**Work to be completed**
In the data below, begin at the line with "løs. Dette er" and stop after the line with "kubbe şeklindeki bir organdır."; output those lines exactly and no pictures.

_ _ _ _ _

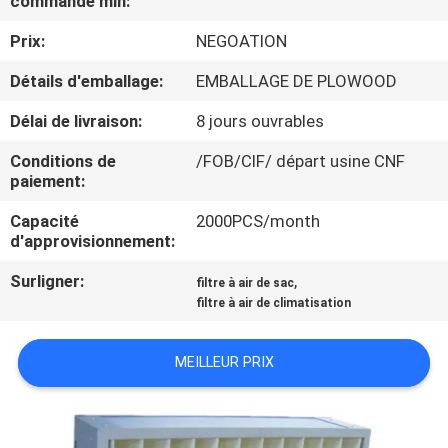
commande min:
VISITE
Prix:
NEGOATION
DE
L'USINE
Détails d'emballage:
EMBALLAGE DE PLOWOOD
Délai de livraison:
8 jours ouvrables
CONTRÔLE
Conditions de
/FOB/CIF/ départ usine CNF
DE
paiement:
LA
Capacité
2000PCS/month
d'approvisionnement:
QUALITÉ
Surligner:
,
filtre à air de sac
filtre à air de climatisation
NOUS
CONTACTER
MEILLEUR PRIX
NOUVELLES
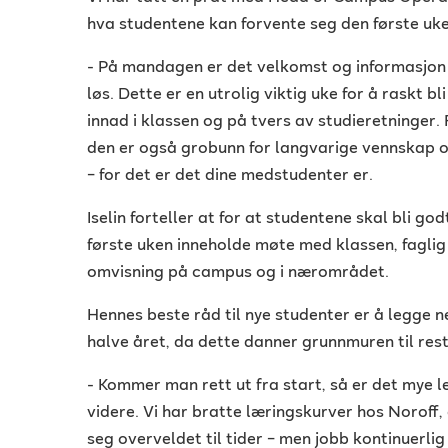
hva studentene kan forvente seg den første uke
- På mandagen er det velkomst og informasjon
løs. Dette er en utrolig viktig uke for å raskt bl
innad i klassen og på tvers av studieretninger.
den er også grobunn for langvarige vennskap o
– for det er det dine medstudenter er.
Iselin forteller at for at studentene skal bli god
første uken inneholde møte med klassen, faglig 
omvisning på campus og i nærområdet.
Hennes beste råd til nye studenter er å legge n
halve året, da dette danner grunnmuren til rest
- Kommer man rett ut fra start, så er det mye
videre. Vi har bratte læringskurver hos Noroff, 
seg overveldet til tider – men jobb kontinuerl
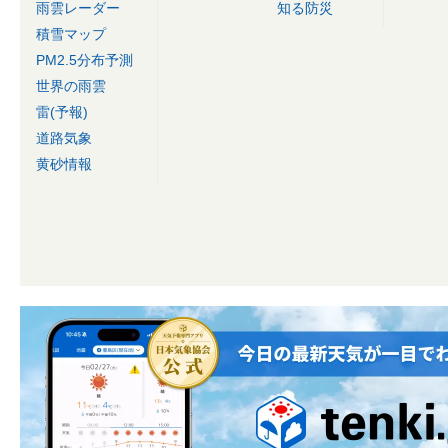
雨雲レーダー
知る防災
積雪マップ
PM2.5分布予測
世界の雨雲
雷(予報)
道路気象
黄砂情報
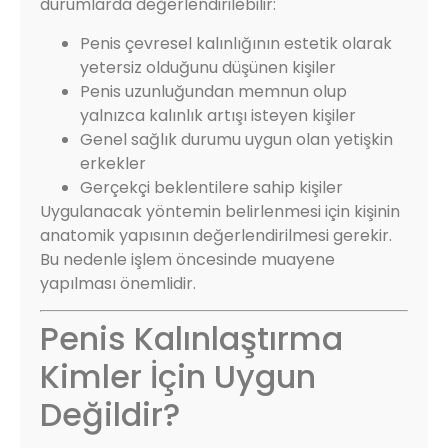
durumlarda değerlendirilebilir:
Penis çevresel kalınlığının estetik olarak
yetersiz olduğunu düşünen kişiler
Penis uzunluğundan memnun olup
yalnızca kalınlık artışı isteyen kişiler
Genel sağlık durumu uygun olan yetişkin
erkekler
Gerçekçi beklentilere sahip kişiler
Uygulanacak yöntemin belirlenmesi için kişinin
anatomik yapısının değerlendirilmesi gerekir.
Bu nedenle işlem öncesinde muayene
yapılması önemlidir.
Penis Kalınlaştırma
Kimler İçin Uygun
Değildir?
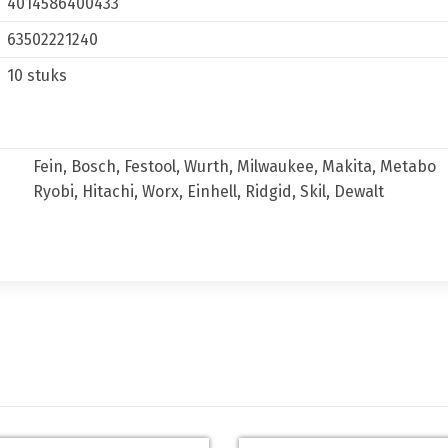
4014586400433
63502221240
10 stuks
Fein, Bosch, Festool, Wurth, Milwaukee, Makita, Metabo
Ryobi, Hitachi, Worx, Einhell, Ridgid, Skil, Dewalt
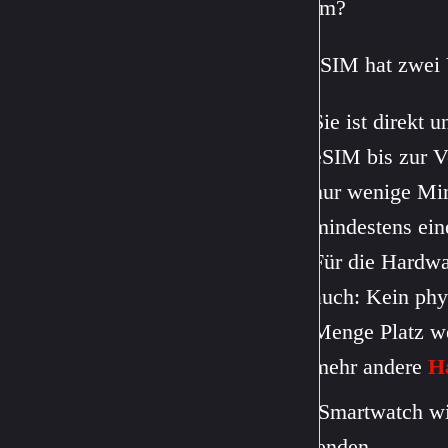
Warum?
Die eSIM hat zwei V
Sie ist direkt 
eSIM bis zur V
nur wenige Min
mindestens eine
Für die Hardwa
auch: Kein phy
Menge Platz we
mehr andere
H
Eine Smartwatch w
verwenden.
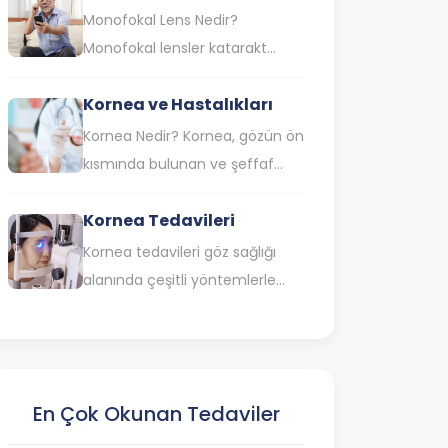
içinde mevcut olan doğal
Monofokal Lens Nedir?
lensimizin…
Monofokal lensler katarakt
ameliyatı göze yerleştirilen
Kornea ve Hastalıkları
mercek türlerinden biridir.
Katarakt gözde saydam olarak
Kornea Nedir? Kornea, gözün ön
bulunan lensin birtakım
kısmında bulunan ve şeffaf
nedenlere dayalı…
kubbe şeklindeki bir organdır.
Kornea Tedavileri
Işığın göze girmesini ve
retinaya odaklanmasını
Kornea tedavileri göz sağlığı
sağlayarak net…
alanında çeşitli yöntemlerle
gerçekleştirilir. Bu tedaviler
arasında kornea nakli, kornea
dokusunu değiştirmeyi içeren
cerrahi işlemler, kornea…
En Çok Okunan Tedaviler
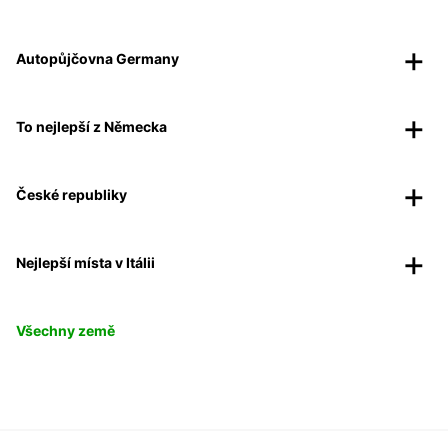
Autopůjčovna Germany
To nejlepší z Německa
České republiky
Nejlepší místa v Itálii
Všechny země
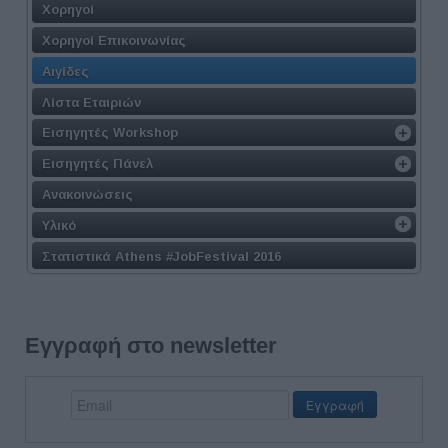
Χορηγοί
Χορηγοί Επικοινωνίας
Αιγίδες
Λίστα Εταιριών
Εισηγητές Workshop
Εισηγητές Πάνελ
Ανακοινώσεις
Υλικό
Στατιστικά Athens #JobFestival 2016
Εγγραφή στο newsletter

_ _ _ _ _

**Written answer**
løs. Dette er en utrolig viktig uke for å raskt bl
innad i klassen og på tvers av studieretninger.
den er også grobunn for langvarige vennskap o
– for det er det dine medstudenter er.
Iselin forteller at for at studentene skal bli god
første uken inneholde møte med klassen, faglig 
omvisning på campus og i nærområdet.
Hennes beste råd til nye studenter er å legge n
halve året, da dette danner grunnmuren til rest
- Kommer man rett ut fra start, så er det mye
videre. Vi har bratte læringskurver hos Noroff, 
seg overveldet til tider – men jobb kontinuerl
雨雲レーダー
知る防災
積雪マップ
PM2.5分布予測
世界の雨雲
雷(予報)
道路気象
黄砂情報
durumlarda değerlendirilebilir:
Penis çevresel kalınlığının estetik olarak
yetersiz olduğunu düşünen kişiler
Penis uzunluğundan memnun olup
yalnızca kalınlık artışı isteyen kişiler
Genel sağlık durumu uygun olan yetişkin
erkekler
Gerçekçi beklentilere sahip kişiler
Uygulanacak yöntemin belirlenmesi için kişinin
anatomik yapısının değerlendirilmesi gerekir.
Bu nedenle işlem öncesinde muayene
yapılması önemlidir.
Penis Kalınlaştırma
Kimler İçin Uygun
Değildir?
4014586400433
63502221240
10 stuks
Fein, Bosch, Festool, Wurth, Milwaukee, Makita, Metabo
Ryobi, Hitachi, Worx, Einhell, Ridgid, Skil, Dewalt
Warum?
Die eSIM hat zwei V
Sie ist direkt 
eSIM bis zur V
nur wenige Min
mindestens eine
Für die Hardwa
auch: Kein phy
Menge Platz we
mehr andere
H
Eine Smartwatch w
verwenden.
içinde mevcut olan doğal
Monofokal Lens Nedir?
lensimizin…
Monofokal lensler katarakt
ameliyatı göze yerleştirilen
Kornea ve Hastalıkları
mercek türlerinden biridir.
Katarakt gözde saydam olarak
Kornea Nedir? Kornea, gözün ön
bulunan lensin birtakım
kısmında bulunan ve şeffaf
nedenlere dayalı…
kubbe şeklindeki bir organdır.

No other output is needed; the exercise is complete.